Assignment: Filter these entries so that only lines with the word "logo" remain.

Given records:
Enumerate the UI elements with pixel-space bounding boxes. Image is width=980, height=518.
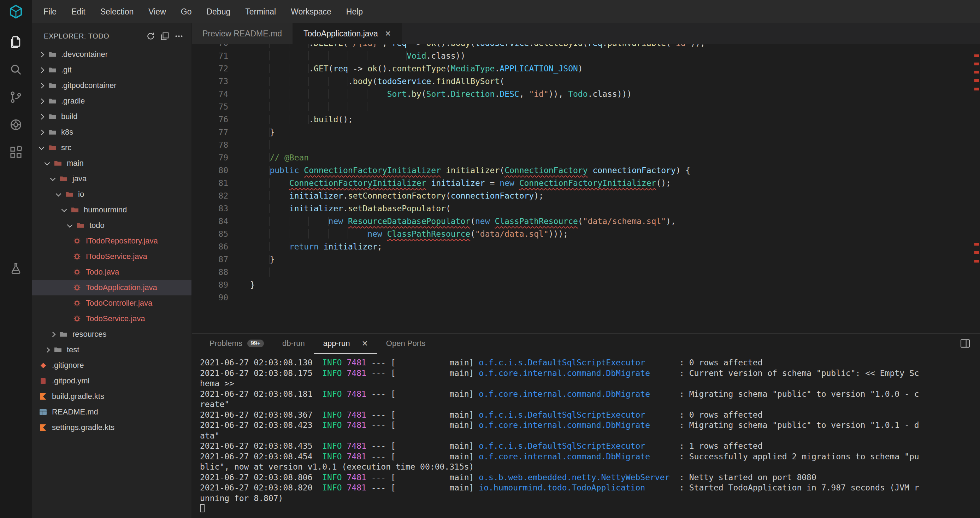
menu-terminal[interactable]: Terminal [238, 0, 283, 23]
code-line-84: 84 new ResourceDatabasePopulator(new Cla… [192, 215, 980, 228]
menu-items: FileEditSelectionViewGoDebugTerminalWork… [32, 0, 370, 23]
line-number: 89 [192, 279, 228, 291]
terminal-line: hema >> [200, 378, 980, 389]
terminal-line: blic", now at version v1.0.1 (execution … [200, 462, 980, 472]
collapse-all-icon[interactable] [158, 29, 172, 43]
tree-item-build.gradle.kts[interactable]: build.gradle.kts [32, 389, 191, 404]
tree-item-.devcontainer[interactable]: .devcontainer [32, 47, 191, 62]
code-line-90: 90 [192, 291, 980, 304]
code-line-89: 89} [192, 279, 980, 291]
tree-item-.gitpod.yml[interactable]: .gitpod.yml [32, 373, 191, 389]
line-number: 73 [192, 75, 228, 88]
menu-edit[interactable]: Edit [64, 0, 93, 23]
close-icon[interactable]: × [362, 338, 368, 348]
terminal-line: 2021-06-27 02:03:08.367 INFO 7481 --- [ … [200, 410, 980, 421]
chevron-icon [39, 129, 45, 135]
tab-todoapplication.java[interactable]: TodoApplication.java× [293, 23, 402, 44]
code-line-77: 77 } [192, 126, 980, 139]
tree-item-ITodoService.java[interactable]: ITodoService.java [32, 249, 191, 264]
panel-tab-open-ports[interactable]: Open Ports [377, 333, 434, 354]
line-number: 72 [192, 62, 228, 75]
terminal-line: 2021-06-27 02:03:08.454 INFO 7481 --- [ … [200, 451, 980, 462]
tree-item-.gitpodcontainer[interactable]: .gitpodcontainer [32, 78, 191, 93]
folder-icon [48, 143, 57, 152]
code-area: 70 .DELETE("/{id}", req -> ok().body(tod… [192, 44, 980, 304]
tree-item-label: build [61, 112, 77, 121]
terminal-line: ata" [200, 431, 980, 441]
menu-file[interactable]: File [36, 0, 64, 23]
tree-item-Todo.java[interactable]: Todo.java [32, 264, 191, 280]
menu-debug[interactable]: Debug [199, 0, 238, 23]
menu-workspace[interactable]: Workspace [283, 0, 339, 23]
panel-tab-problems[interactable]: Problems99+ [200, 333, 273, 354]
file-tree: .devcontainer.git.gitpodcontainer.gradle… [32, 45, 191, 518]
menu-view[interactable]: View [141, 0, 173, 23]
code-line-79: 79 // @Bean [192, 151, 980, 164]
tree-item-label: .gitpod.yml [52, 376, 89, 386]
tree-item-ITodoRepository.java[interactable]: ITodoRepository.java [32, 233, 191, 249]
terminal-line: 2021-06-27 02:03:08.806 INFO 7481 --- [ … [200, 472, 980, 483]
gitpod-logo[interactable] [0, 0, 32, 23]
explorer-icon[interactable] [0, 28, 32, 56]
tree-item-test[interactable]: test [32, 342, 191, 358]
tree-item-label: .gradle [61, 96, 85, 106]
terminal-cursor [200, 504, 205, 512]
line-number: 87 [192, 253, 228, 266]
tree-item-README.md[interactable]: README.md [32, 404, 191, 420]
tree-item-todo[interactable]: todo [32, 218, 191, 233]
panel-tabs: Problems99+db-runapp-run×Open Ports [192, 333, 980, 354]
folder-icon [48, 112, 57, 121]
tree-item-src[interactable]: src [32, 140, 191, 155]
tab-preview-readme.md[interactable]: Preview README.md [192, 23, 293, 44]
code-editor[interactable]: 70 .DELETE("/{id}", req -> ok().body(tod… [192, 44, 980, 333]
test-flask-icon[interactable] [0, 255, 32, 283]
tree-item-label: io [78, 190, 84, 199]
tree-item-label: test [67, 345, 79, 354]
terminal-output[interactable]: 2021-06-27 02:03:08.130 INFO 7481 --- [ … [192, 354, 980, 518]
debug-icon[interactable] [0, 111, 32, 139]
tree-item-humourmind[interactable]: humourmind [32, 202, 191, 218]
tree-item-TodoApplication.java[interactable]: TodoApplication.java [32, 280, 191, 295]
tree-item-java[interactable]: java [32, 171, 191, 186]
code-line-71: 71 Void.class)) [192, 49, 980, 62]
tree-item-label: ITodoService.java [86, 252, 147, 261]
tree-item-main[interactable]: main [32, 155, 191, 171]
tree-item-io[interactable]: io [32, 186, 191, 202]
tree-item-.gitignore[interactable]: .gitignore [32, 358, 191, 373]
panel-tab-app-run[interactable]: app-run× [314, 333, 377, 354]
tree-item-TodoService.java[interactable]: TodoService.java [32, 311, 191, 327]
tree-item-resources[interactable]: resources [32, 327, 191, 342]
folder-icon [59, 330, 68, 338]
menu-selection[interactable]: Selection [93, 0, 141, 23]
panel-tab-label: Problems [210, 339, 242, 348]
activity-bar [0, 23, 32, 518]
code-line-83: 83 initializer.setDatabasePopulator( [192, 202, 980, 215]
tree-item-.gradle[interactable]: .gradle [32, 93, 191, 109]
refresh-icon[interactable] [143, 29, 158, 43]
more-actions-icon[interactable] [172, 29, 186, 43]
search-icon[interactable] [0, 56, 32, 83]
cube-logo-icon [8, 4, 24, 19]
tree-item-TodoController.java[interactable]: TodoController.java [32, 295, 191, 311]
menu-help[interactable]: Help [339, 0, 370, 23]
tree-item-.git[interactable]: .git [32, 62, 191, 78]
tree-item-settings.gradle.kts[interactable]: settings.gradle.kts [32, 420, 191, 435]
close-icon[interactable]: × [385, 29, 391, 38]
terminal-line: 2021-06-27 02:03:08.181 INFO 7481 --- [ … [200, 389, 980, 400]
terminal-line [200, 504, 980, 514]
bottom-panel: Problems99+db-runapp-run×Open Ports 2021… [192, 333, 980, 518]
source-control-icon[interactable] [0, 83, 32, 111]
tree-item-build[interactable]: build [32, 109, 191, 124]
panel-layout-icon[interactable] [959, 338, 971, 351]
chevron-icon [39, 67, 45, 73]
panel-tab-db-run[interactable]: db-run [273, 333, 314, 354]
extensions-icon[interactable] [0, 139, 32, 166]
menu-go[interactable]: Go [173, 0, 199, 23]
folder-icon [59, 175, 68, 183]
tree-item-label: build.gradle.kts [52, 392, 104, 401]
kotlin-icon [39, 423, 47, 432]
code-line-78: 78 [192, 139, 980, 151]
code-line-86: 86 return initializer; [192, 240, 980, 253]
folder-icon [54, 159, 62, 167]
tree-item-k8s[interactable]: k8s [32, 124, 191, 140]
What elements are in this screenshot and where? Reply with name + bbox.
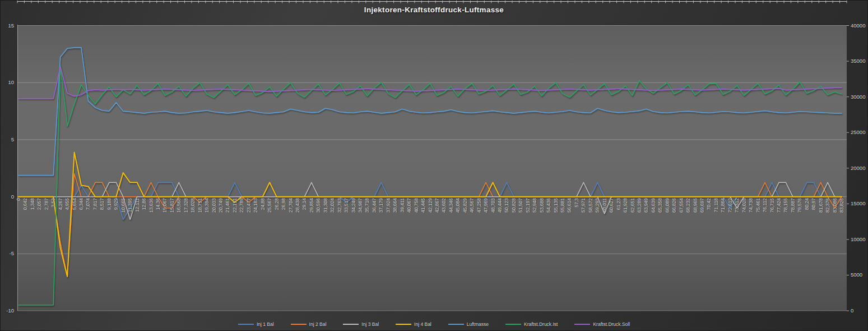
x-axis-label: 15,817	[169, 198, 175, 232]
x-axis-label: 33,517	[343, 198, 350, 232]
x-axis-label: 79,576	[796, 198, 803, 232]
x-axis-label: 63,289	[636, 198, 643, 232]
legend-line-swatch	[574, 324, 590, 325]
legend-item-inj-3-bal[interactable]: Inj 3 Bal	[343, 321, 379, 327]
x-axis-label: 40,758	[413, 198, 420, 232]
x-axis-label: 73,312	[734, 198, 740, 232]
legend-line-swatch	[291, 324, 307, 325]
legend-label: Inj 1 Bal	[257, 321, 274, 327]
x-axis-label: 77,424	[776, 198, 782, 232]
legend-label: Inj 2 Bal	[309, 321, 327, 327]
x-axis-label: 32,024	[329, 198, 336, 232]
x-axis-label: 4,955	[64, 198, 71, 232]
x-axis-label: 18,751	[197, 198, 203, 232]
x-axis-label: 70,42	[705, 198, 712, 232]
x-axis-label: 2,057	[36, 198, 43, 232]
x-axis-label: 52,948	[531, 198, 538, 232]
series-line-kraftst-druck-ist[interactable]	[18, 66, 842, 305]
x-axis-label: 6,344	[78, 198, 85, 232]
legend-item-kraftst-druck-ist[interactable]: Kraftst.Druck.Ist	[505, 321, 558, 327]
x-axis-label: 58,572	[587, 198, 594, 232]
x-axis-label: 64,639	[650, 198, 657, 232]
x-axis-label: 8,517	[99, 198, 105, 232]
x-axis-label: 83,826	[838, 198, 845, 232]
x-axis-label: 43,602	[440, 198, 447, 232]
x-axis-label: 12,86	[141, 198, 147, 232]
x-axis-label: 71,118	[713, 198, 720, 232]
x-axis-label: 22,151	[231, 198, 238, 232]
right-axis-label: 5000	[851, 272, 862, 278]
legend-item-kraftst-druck-soll[interactable]: Kraftst.Druck.Soll	[574, 321, 630, 327]
x-axis-label: 66,826	[671, 198, 677, 232]
x-axis-label: 76,715	[769, 198, 776, 232]
x-axis-label: 24,183	[252, 198, 259, 232]
legend-label: Kraftst.Druck.Soll	[593, 321, 630, 327]
x-axis-label: 30,596	[315, 198, 322, 232]
x-axis-label: 71,864	[720, 198, 726, 232]
x-axis-label: 27,704	[287, 198, 294, 232]
x-axis-label: 18,028	[189, 198, 196, 232]
x-axis-label: 31,308	[322, 198, 329, 232]
left-axis-label: 5	[1, 136, 14, 142]
right-axis-label: 15000	[851, 200, 865, 206]
legend-label: Inj 4 Bal	[414, 321, 431, 327]
x-axis-label: 60,627	[608, 198, 615, 232]
right-axis-label: 25000	[851, 129, 865, 135]
x-axis-label: 55,881	[559, 198, 566, 232]
x-axis-label: 54,436	[545, 198, 552, 232]
plot-area	[1, 1, 868, 331]
x-axis-label: 28,438	[294, 198, 301, 232]
legend[interactable]: Inj 1 BalInj 2 BalInj 3 BalInj 4 BalLuft…	[1, 321, 867, 327]
x-axis-label: 25,567	[266, 198, 273, 232]
left-axis-label: -10	[1, 307, 14, 314]
x-axis-label: 68,232	[685, 198, 691, 232]
x-axis-label: 50,123	[503, 198, 510, 232]
left-axis-label: 15	[1, 22, 14, 29]
series-line-luftmasse[interactable]	[18, 48, 842, 176]
x-axis-label: 20,749	[217, 198, 224, 232]
x-axis-label: 69,697	[699, 198, 705, 232]
x-axis-label: 14,36	[155, 198, 161, 232]
legend-item-inj-1-bal[interactable]: Inj 1 Bal	[238, 321, 274, 327]
x-axis-label: 61,928	[622, 198, 629, 232]
x-axis-label: 82,376	[824, 198, 831, 232]
x-axis-label: 20,033	[211, 198, 217, 232]
x-axis-label: 16,568	[175, 198, 182, 232]
x-axis-label: 49,444	[496, 198, 503, 232]
legend-item-inj-2-bal[interactable]: Inj 2 Bal	[291, 321, 327, 327]
x-axis-label: 1,348	[29, 198, 36, 232]
chart-container[interactable]: Injektoren-Kraftstoffdruck-Luftmasse 151…	[0, 0, 868, 331]
x-axis-label: 56,614	[566, 198, 573, 232]
x-axis-label: 29,854	[308, 198, 315, 232]
x-axis-label: 53,688	[539, 198, 545, 232]
x-axis-label: 7,074	[85, 198, 91, 232]
x-axis-label: 46,567	[468, 198, 475, 232]
x-axis-label: 57,971	[580, 198, 587, 232]
x-axis-label: 37,924	[385, 198, 392, 232]
x-axis-label: 26,28	[273, 198, 280, 232]
x-axis-label: 81,678	[818, 198, 824, 232]
x-axis-label: 39,411	[399, 198, 406, 232]
x-axis-label: 40,067	[406, 198, 412, 232]
x-axis-label: 78,887	[790, 198, 796, 232]
x-axis-label: 59,293	[594, 198, 601, 232]
left-axis-label: -5	[1, 250, 14, 256]
x-axis-label: 32,763	[336, 198, 343, 232]
right-axis-label: 0	[851, 307, 853, 314]
x-axis-label: 29,14	[301, 198, 308, 232]
x-axis-label: 35,718	[364, 198, 370, 232]
legend-line-swatch	[396, 324, 411, 325]
legend-item-inj-4-bal[interactable]: Inj 4 Bal	[396, 321, 431, 327]
x-axis-label: 78,155	[782, 198, 789, 232]
x-axis-label: 23,477	[245, 198, 252, 232]
x-axis-label: 74,738	[748, 198, 754, 232]
x-axis-label: 51,507	[517, 198, 524, 232]
x-axis-label: 60,011	[601, 198, 608, 232]
legend-item-luftmasse[interactable]: Luftmasse	[448, 321, 489, 327]
x-axis-label: 34,249	[350, 198, 357, 232]
x-axis-label: 41,445	[420, 198, 426, 232]
x-axis-label: 76,112	[762, 198, 768, 232]
legend-label: Luftmasse	[467, 321, 489, 327]
x-axis-label: 67,554	[678, 198, 685, 232]
x-axis-label: 80,97	[810, 198, 817, 232]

Your solution:
gitpod-logo[interactable] [0, 0, 32, 23]
cube-logo-icon [8, 4, 24, 19]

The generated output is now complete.